No installation required! Run directly with uvx:

# Run MCP server for Claude Desktop/MCP Studio
uvx crypto-powerdata-mcp

# Run HTTP server for web access
uvx crypto-powerdata-mcp --http

# Run with OKX API credentials
uvx crypto-powerdata-mcp --env OKX_API_KEY=your_key --env OKX_SECRET_KEY=your_secret

Claude Desktop Configuration:

{
  "mcpServers": {
    "crypto-powerdata": {
      "command": "uvx",
      "args": ["crypto-powerdata-mcp"],
      "env": {
        "OKX_PROJECT_ID": "your_okx_project_id",
        "OKX_API_KEY": "your_okx_api_key",
        "OKX_SECRET_KEY": "your_okx_secret_key",
        "OKX_PASSPHRASE": "your_okx_passphrase"
      }
    }
  }
}

📖 See QUICK_START.md for complete uvx usage guide

📋 Table of Contents

• Overview

• Features

• Architecture

• Installation Methods

• Configuration

• Usage Examples

• API Documentation

• Supported Indicators

• Data Sources

• Development

• Testing

• Contributing

• License

🎯 Overview

The Crypto PowerData MCP Service is an advanced cryptocurrency data acquisition service that provides:

• Comprehensive TA-Lib Integration: 158 technical indicators across 10 categories

• Dual Transport Support: Both stdio and HTTP/SSE protocols

• Multi-Exchange Access: 100+ centralized exchanges via CCXT

• DEX Integration: Real-time decentralized exchange data via OKX DEX API

• Flexible Parameters: Multiple instances of indicators with different parameters

• Intelligent Labeling: Automatic column naming based on parameters

Key Capabilities

🔄 Dual Transport Protocols

• stdio transport - Standard input/output for command-line and programmatic access

• HTTP/SSE transport - Server-Sent Events for web applications and real-time data feeds

• Auto-detection - Automatically chooses appropriate transport method

• Identical functionality - Same tools and features across both protocols

📊 Data Sources

1. CEX Data - Candlestick data from 100+ centralized exchanges (CCXT)

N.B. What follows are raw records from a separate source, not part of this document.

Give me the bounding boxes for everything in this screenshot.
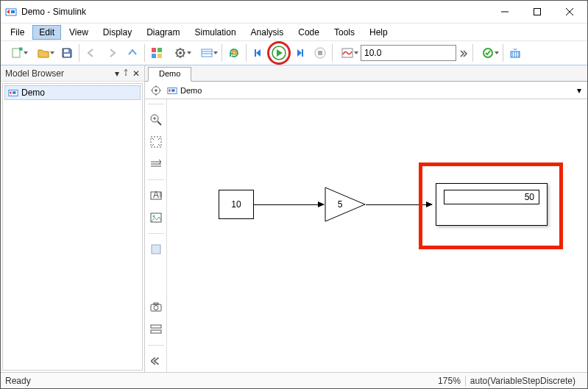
model-browser-header: Model Browser ▾ ✕ — [1, 65, 144, 82]
menu-code[interactable]: Code — [291, 25, 326, 40]
svg-rect-9 — [152, 54, 156, 58]
screenshot-icon[interactable] — [148, 299, 164, 315]
tab-strip: Demo — [145, 65, 587, 82]
svg-rect-17 — [255, 49, 256, 57]
svg-rect-51 — [154, 303, 158, 304]
model-browser-tree[interactable]: Demo — [2, 83, 143, 371]
zoom-in-icon[interactable] — [148, 112, 164, 128]
maximize-button[interactable] — [521, 1, 553, 23]
menu-bar: File Edit View Display Diagram Simulatio… — [1, 23, 587, 40]
nav-target-button[interactable] — [148, 83, 164, 98]
forward-button[interactable] — [102, 43, 122, 63]
svg-rect-52 — [151, 325, 161, 328]
model-browser-panel: Model Browser ▾ ✕ Demo — [1, 65, 145, 372]
constant-block[interactable]: 10 — [219, 190, 254, 219]
signal-line[interactable] — [366, 204, 432, 205]
status-zoom[interactable]: 175% — [438, 376, 461, 386]
display-block[interactable]: 50 — [436, 183, 548, 226]
menu-display[interactable]: Display — [96, 25, 138, 40]
collapse-toolbar-icon[interactable] — [148, 353, 164, 369]
save-button[interactable] — [57, 43, 77, 63]
svg-rect-13 — [202, 49, 212, 57]
fit-view-icon[interactable] — [148, 134, 164, 150]
svg-rect-8 — [157, 48, 162, 52]
diagram-canvas[interactable]: 10 5 50 — [167, 99, 587, 372]
svg-rect-19 — [302, 49, 303, 57]
run-button[interactable] — [269, 43, 289, 63]
model-browser-title: Model Browser — [5, 68, 64, 79]
panel-dropdown-icon[interactable]: ▾ — [115, 68, 119, 79]
svg-point-47 — [152, 215, 155, 218]
status-ready: Ready — [5, 376, 31, 386]
stop-time-input[interactable] — [361, 45, 456, 61]
svg-rect-31 — [13, 91, 15, 94]
model-config-button[interactable] — [167, 43, 194, 63]
tree-item-label: Demo — [21, 88, 45, 98]
svg-point-4 — [19, 48, 22, 51]
svg-line-37 — [157, 121, 161, 125]
toolbar — [1, 40, 587, 65]
menu-view[interactable]: View — [63, 25, 95, 40]
menu-file[interactable]: File — [4, 25, 31, 40]
fit-selection-icon[interactable] — [148, 156, 164, 172]
gain-value: 5 — [338, 199, 343, 210]
simulation-data-button[interactable] — [334, 43, 361, 63]
svg-point-29 — [125, 74, 127, 76]
canvas-toolbar: A≡ — [145, 99, 167, 372]
menu-diagram[interactable]: Diagram — [140, 25, 186, 40]
back-button[interactable] — [81, 43, 102, 63]
svg-rect-35 — [171, 89, 174, 92]
panel-pin-icon[interactable] — [122, 68, 130, 79]
menu-help[interactable]: Help — [363, 25, 394, 40]
svg-point-12 — [179, 51, 182, 54]
status-solver[interactable]: auto(VariableStepDiscrete) — [470, 376, 575, 386]
menu-simulation[interactable]: Simulation — [188, 25, 243, 40]
tree-item-root[interactable]: Demo — [4, 85, 141, 100]
svg-rect-10 — [157, 54, 162, 58]
deploy-button[interactable] — [505, 43, 525, 63]
svg-rect-7 — [152, 48, 156, 52]
menu-analysis[interactable]: Analysis — [244, 25, 291, 40]
library-browser-button[interactable] — [146, 43, 167, 63]
new-model-button[interactable] — [4, 43, 30, 63]
toolbar-overflow-button[interactable] — [456, 43, 471, 63]
viewmarks-icon[interactable] — [148, 321, 164, 338]
svg-rect-2 — [534, 9, 541, 15]
constant-value: 10 — [231, 199, 241, 210]
step-forward-button[interactable] — [289, 43, 310, 63]
svg-rect-5 — [64, 49, 68, 52]
canvas-area: Demo Demo ▾ A≡ — [145, 65, 587, 372]
menu-tools[interactable]: Tools — [327, 25, 361, 40]
gain-block[interactable]: 5 — [325, 187, 366, 222]
svg-rect-48 — [152, 245, 160, 254]
signal-line[interactable] — [254, 204, 324, 205]
menu-edit[interactable]: Edit — [32, 25, 61, 40]
panel-close-icon[interactable]: ✕ — [132, 68, 140, 79]
model-icon — [167, 85, 177, 96]
update-diagram-button[interactable] — [224, 43, 244, 63]
svg-rect-6 — [64, 54, 70, 57]
breadcrumb-dropdown-icon[interactable]: ▾ — [577, 85, 581, 96]
open-button[interactable] — [30, 43, 57, 63]
status-bar: Ready 175% auto(VariableStepDiscrete) — [1, 372, 587, 388]
close-button[interactable] — [553, 1, 586, 23]
window-title: Demo - Simulink — [21, 7, 86, 17]
model-icon — [8, 88, 18, 98]
breadcrumb-model[interactable]: Demo — [180, 86, 202, 95]
minimize-button[interactable] — [489, 1, 521, 23]
up-button[interactable] — [122, 43, 143, 63]
area-icon[interactable] — [148, 241, 164, 257]
svg-rect-1 — [11, 10, 15, 13]
svg-rect-53 — [151, 330, 161, 333]
title-bar: Demo - Simulink — [1, 1, 587, 23]
annotation-icon[interactable]: A≡ — [148, 188, 164, 204]
stop-button[interactable] — [310, 43, 330, 63]
model-explorer-button[interactable] — [194, 43, 220, 63]
step-back-button[interactable] — [248, 43, 269, 63]
display-value: 50 — [525, 192, 534, 202]
tab-demo[interactable]: Demo — [148, 67, 191, 82]
image-icon[interactable] — [148, 210, 164, 226]
svg-rect-3 — [13, 49, 20, 57]
build-button[interactable] — [475, 43, 501, 63]
breadcrumb: Demo ▾ — [145, 82, 587, 99]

2. DEX Data - Candlestick data from decentralized exchanges (OKX DEX API)

3. Real-time Prices - Current token prices from DEX markets

🧮 Technical Analysis

• 158 TA-Lib indicators with flexible multi-parameter support

• Enhanced parameter format: {'ema': [{'timeperiod': 12}, {'timeperiod': 26}]}

• Intelligent result labeling: ema_12, ema_26, macd_12_26_9

✨ Features

🔄 Dual Transport Architecture

• stdio Transport: Standard MCP protocol for command-line tools and local integrations

• HTTP/SSE Transport: RESTful API with Server-Sent Events for web applications

• Auto-Detection: Intelligent transport selection based on environment

• Session Management: Persistent sessions with proper cleanup

📊 Comprehensive Technical Analysis

• 158 TA-Lib Indicators across 10 categories (Momentum, Overlap, Pattern Recognition, etc.)

• Multi-Parameter Support: Multiple instances of same indicator with different parameters

• Flexible Configuration: JSON-based parameter specification with validation

• Intelligent Labeling: Automatic column naming (e.g., ema_12, macd_12_26_9)

🌐 Multi-Exchange Support

• 100+ CEX Exchanges: Via CCXT library (Binance, Coinbase, Kraken, etc.)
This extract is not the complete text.